INSTRUCTIONS TO FOLLOW
Go through the records below and copy out every line holding "Operations".

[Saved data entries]

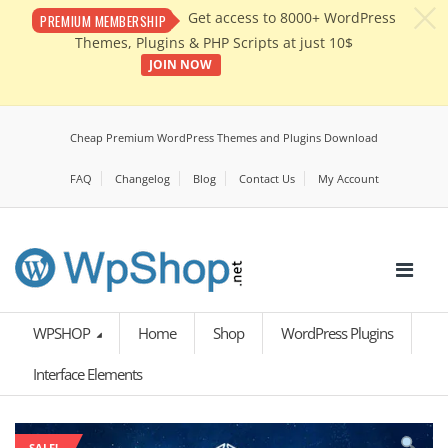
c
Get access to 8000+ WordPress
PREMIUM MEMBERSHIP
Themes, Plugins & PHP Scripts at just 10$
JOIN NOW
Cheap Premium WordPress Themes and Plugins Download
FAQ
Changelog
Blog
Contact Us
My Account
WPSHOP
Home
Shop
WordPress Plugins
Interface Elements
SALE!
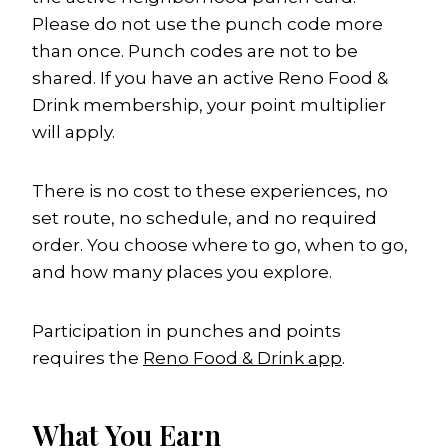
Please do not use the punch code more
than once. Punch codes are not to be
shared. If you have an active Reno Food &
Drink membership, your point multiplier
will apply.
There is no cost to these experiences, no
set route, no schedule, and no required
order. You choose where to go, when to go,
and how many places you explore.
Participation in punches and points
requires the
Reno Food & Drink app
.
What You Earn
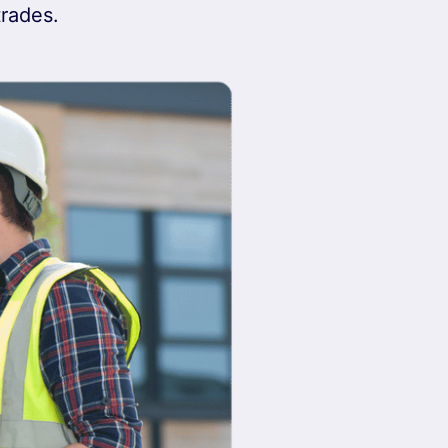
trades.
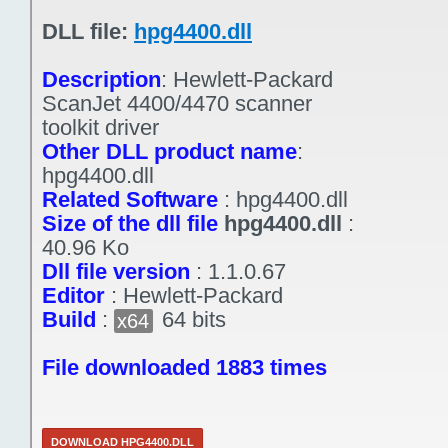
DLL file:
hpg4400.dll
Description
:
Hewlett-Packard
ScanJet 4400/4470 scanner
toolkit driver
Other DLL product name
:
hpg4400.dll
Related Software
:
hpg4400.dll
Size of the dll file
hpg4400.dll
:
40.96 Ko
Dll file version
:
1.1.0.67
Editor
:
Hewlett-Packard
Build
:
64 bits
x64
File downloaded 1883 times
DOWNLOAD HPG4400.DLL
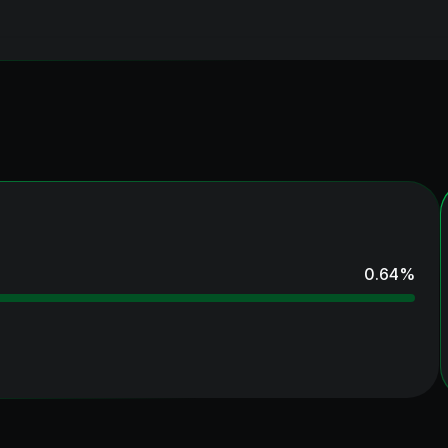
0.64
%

* * *

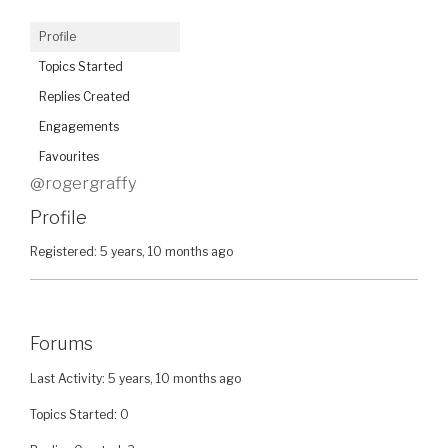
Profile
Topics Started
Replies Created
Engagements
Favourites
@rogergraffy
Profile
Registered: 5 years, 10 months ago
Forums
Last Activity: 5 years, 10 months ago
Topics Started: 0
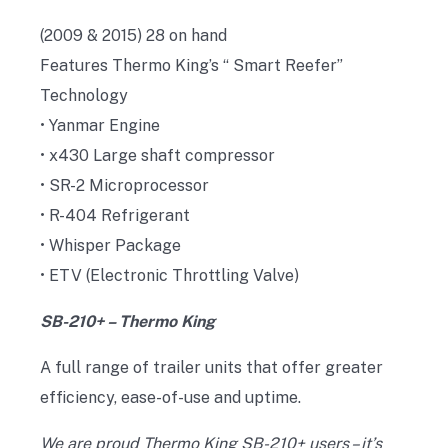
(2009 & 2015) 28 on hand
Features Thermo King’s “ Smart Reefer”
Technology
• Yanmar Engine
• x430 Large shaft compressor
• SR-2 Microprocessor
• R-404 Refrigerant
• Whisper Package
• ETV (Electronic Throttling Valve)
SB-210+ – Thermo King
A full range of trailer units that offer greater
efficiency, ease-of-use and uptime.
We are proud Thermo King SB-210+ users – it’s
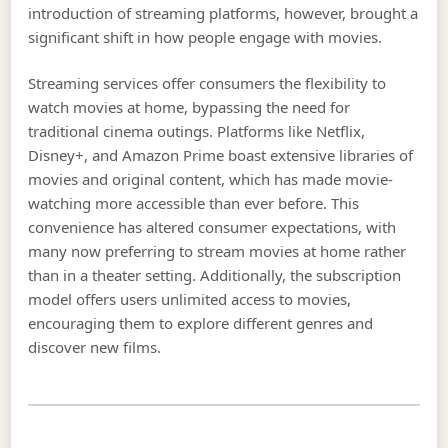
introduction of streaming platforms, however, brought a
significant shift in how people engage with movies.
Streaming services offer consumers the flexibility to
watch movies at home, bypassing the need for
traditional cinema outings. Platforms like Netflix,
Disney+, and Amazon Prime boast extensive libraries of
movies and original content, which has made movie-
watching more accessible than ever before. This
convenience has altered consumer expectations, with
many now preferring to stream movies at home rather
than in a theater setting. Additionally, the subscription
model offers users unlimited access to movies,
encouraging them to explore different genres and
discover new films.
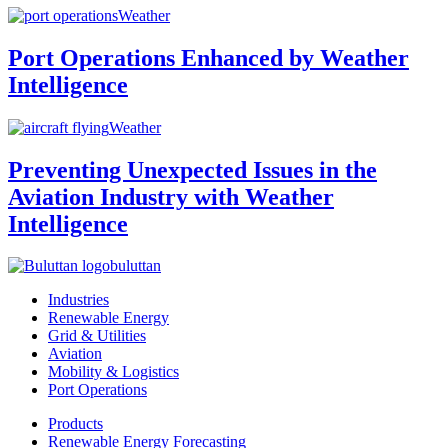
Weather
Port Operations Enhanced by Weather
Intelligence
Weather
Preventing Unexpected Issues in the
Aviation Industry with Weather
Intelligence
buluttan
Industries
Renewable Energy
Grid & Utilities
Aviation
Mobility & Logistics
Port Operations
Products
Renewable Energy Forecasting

COMPLETED TASK
Port Operations Enhanced by Weather
Port Operations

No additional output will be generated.